The scam has now been circulating for months, with many people taking to social media to share that they have received it.
So, what is the Royal Mail text scam, how can you spot it - and are there any more fraudulent messages to be aware of?
Here is everything you need to know.
What is the Royal Mail text scam?
Unsuspecting shoppers have been receiving a text message which appears to be from Royal Mail.
The message arrives out of the blue and claims a parcel is waiting for delivery but a shipping fee needs to be paid first.
It asks the recipient to click on a link to pay the small amount, which is often £1.99 or £2.99.
The URL takes people to a fraudulent website which asks for personal and payment details.
If victims give over this personal information, it could then be used by scammers for further fraudulent activity.
The CTSI has warned that the messages are not from Royal Mail.
Reports of these delivery scams have surged over the past year during the coronavirus pandemic, the CTSI said, as people turn to online shopping while shops are closed.
"This delivery scam is yet another example of fraudsters attempting to make money out of the unsuspecting public,” said Katherine Hart from the CTSI.
“Due to the lockdowns, many millions of people rely on product deliveries, so scammers have focussed their efforts on this theme.
“If you have any suspicions, contact Royal Mail to verify before you click any links or share details.”
How can you spot it?
A spokesperson for Royal Mail said the postal service would only ever ask for payment via a text message if a parcel had been sent to them from an international destination and a customs payment was due.
But in such cases, a grey card would also be left telling customers that they have to pay a fee before the item can be delivered.
“Royal Mail works hard to prevent and detect fraud. We work with UK law enforcement agencies, Trading Standards and other organisations to share information and support robust proactive action against scams,” the spokesperson added.
Royal Mail has also released guidance explaining how shoppers can tell a fake text or email from a real one.
Its first instruction is to check at the top, as fraudsters often use subjects or greetings that are impersonal and general, such as: “Attention Royal Mail Customer”.
A forged email address may also be used, like “[email protected]”.
Even if it includes the Royal Mail logo, it does not guarantee that the email has come from the official company.
The Royal Mail website gives out the following advice for spotting scams:
- Royal Mail will never send an email asking for credit card numbers or other personal or confidential information.
- Royal Mail will never ask customers to enter information on a page that isn’t part of the Royal Mail website.
- Royal Mail will never include attachments unless the email was solicited by a customer e.g. a customer has contacted Royal Mail with an enquiry or has signed up for updates from Royal Mail.
- Royal Mail does not receive a person’s email address as part of any home shopping experience.
The CTSI is encouraging anyone who receives a fraudulent text message or email to report it to the police’s Action Fraud service.
Are there any other Royal Mail scams to look out for?
A similar Royal Mail delivery scam taking place over email was flagged by Action Fraud during lockdown.

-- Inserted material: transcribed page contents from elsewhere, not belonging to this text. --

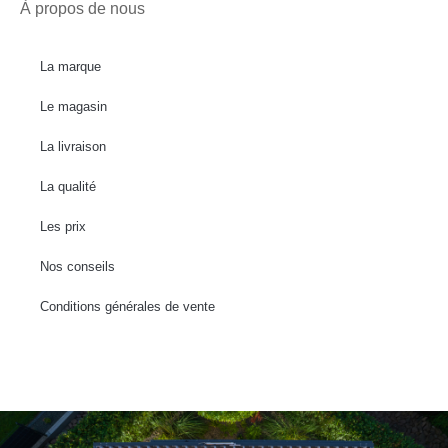
À propos de nous
La marque
Le magasin
La livraison
La qualité
Les prix
Nos conseils
Conditions générales de vente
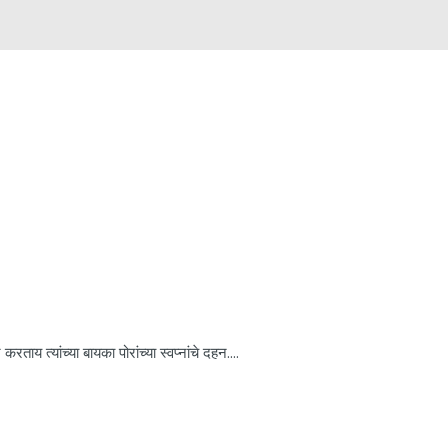
ाय त्यांच्या बायका पोरांच्या स्वप्नांचे दहन....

The service revealed that they had received 1,700 reports about the fake email, which claims a parcel has been undelivered.
The message warns the recipient that if they don’t opt for redelivery their package will be returned to the sender.
Customers are then directed to a link which asks them to fill out an information form including their card number, security code, sort code, account number and mother’s maiden name.
Royal Mail also has a page detailing which current email, text and Facebook message scams people should be aware of and what they look like.
That includes an email with the subject line: “Your package could not be delivered on 07/12/2020 (the date will change)” and a text message stating that a package needs to be rescheduled.